(Extracted page text data)

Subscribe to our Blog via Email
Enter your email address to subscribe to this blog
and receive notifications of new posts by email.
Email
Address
--
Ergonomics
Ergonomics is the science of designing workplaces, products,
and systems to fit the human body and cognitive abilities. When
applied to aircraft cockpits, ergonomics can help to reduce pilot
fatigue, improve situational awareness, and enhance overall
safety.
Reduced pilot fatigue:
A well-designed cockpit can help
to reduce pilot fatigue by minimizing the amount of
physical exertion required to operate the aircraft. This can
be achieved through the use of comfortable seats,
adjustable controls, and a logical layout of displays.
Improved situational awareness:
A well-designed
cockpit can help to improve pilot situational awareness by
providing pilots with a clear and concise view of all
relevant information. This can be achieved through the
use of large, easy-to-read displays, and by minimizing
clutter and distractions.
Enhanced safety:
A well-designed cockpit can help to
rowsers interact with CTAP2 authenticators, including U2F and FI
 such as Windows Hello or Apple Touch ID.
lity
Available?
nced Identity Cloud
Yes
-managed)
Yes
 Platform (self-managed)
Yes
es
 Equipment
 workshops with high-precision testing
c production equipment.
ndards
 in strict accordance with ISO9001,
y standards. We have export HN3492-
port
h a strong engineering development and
* * *
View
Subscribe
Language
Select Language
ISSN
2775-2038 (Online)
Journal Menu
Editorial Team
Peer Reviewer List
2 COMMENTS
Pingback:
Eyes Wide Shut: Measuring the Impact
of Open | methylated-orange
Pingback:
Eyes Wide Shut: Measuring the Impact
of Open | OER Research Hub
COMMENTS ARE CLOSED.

**What you need to do**
The lines in the entries above that carry the word "designed" must be copied.

**Output**
A well-designed cockpit can help
A well-designed
A well-designed cockpit can help to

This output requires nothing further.